▶ [Activity]
Give the number of lines in the records that include the word "trubky", and nothing besides.

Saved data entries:
=== Section Start ===
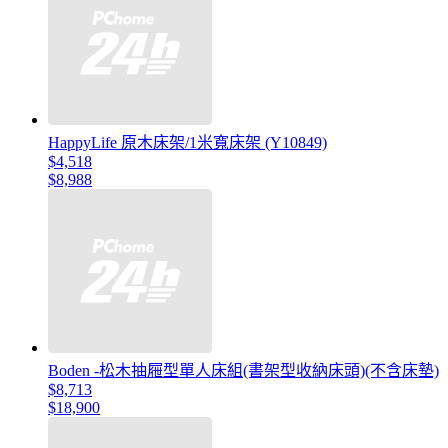
HappyLife 原木床架/1米寬床架 (Y10849)
$4,518
$8,988
Boden -松木抽屜型單人床組(書架型收納床頭)(不含床墊)
$8,713
$18,900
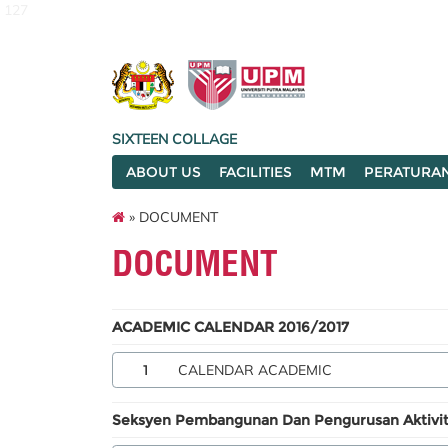
127
SIXTEEN COLLAGE
ABOUT US
FACILITIES
MTM
PERATURA
» DOCUMENT
DOCUMENT
ACADEMIC CALENDAR 2016/2017
1
CALENDAR ACADEMIC
Seksyen Pembangunan Dan Pengurusan Aktiviti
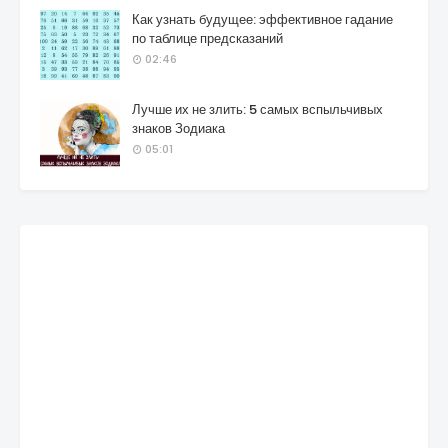
Как узнать будущее: эффективное гадание
по таблице предсказаний
02:46
Лучше их не злить: 5 самых вспыльчивых
знаков Зодиака
05:01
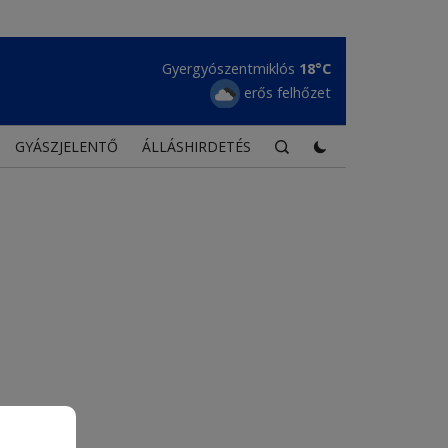
Gyergyószentmiklós
18°C
erős felhőzet
GYÁSZJELENTŐ
ÁLLÁSHIRDETÉS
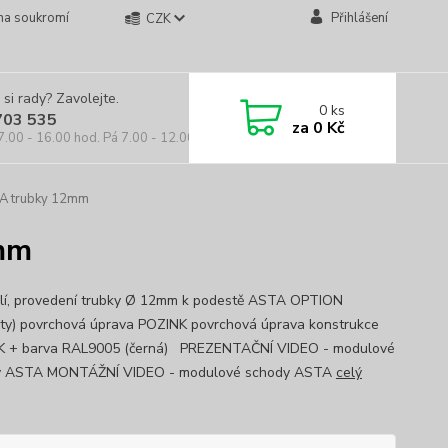
na soukromí
Přihlášení
CZK
 si rady? Zavolejte.
0
ks
703 535
za
0 Kč
7.00 - 16.00 hod. Pá 7.00 - 12.00 hod.
TA trubky 12mm
2mm
lí, provedení trubky Ø 12mm k podestě ASTA OPTION
nty) povrchová úprava POZINK povrchová úprava konstrukce
K + barva RAL9005 (černá) PREZENTAČNÍ VIDEO - modulové
y ASTA MONTÁŽNÍ VIDEO - modulové schody ASTA
celý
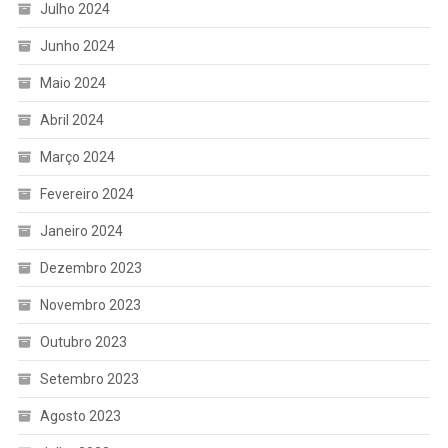
Julho 2024
Junho 2024
Maio 2024
Abril 2024
Março 2024
Fevereiro 2024
Janeiro 2024
Dezembro 2023
Novembro 2023
Outubro 2023
Setembro 2023
Agosto 2023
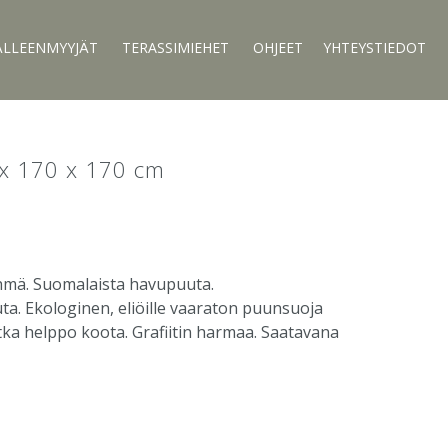
ÄLLEENMYYJÄT
TERASSIMIEHET
OHJEET
YHTEYSTIEDOT
 x 170 x 170 cm
hmä. Suomalaista havupuuta.
a. Ekologinen, eliöille vaaraton puunsuoja
otka helppo koota. Grafiitin harmaa. Saatavana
=== Section End ===
▶ [Response for this exercise]
2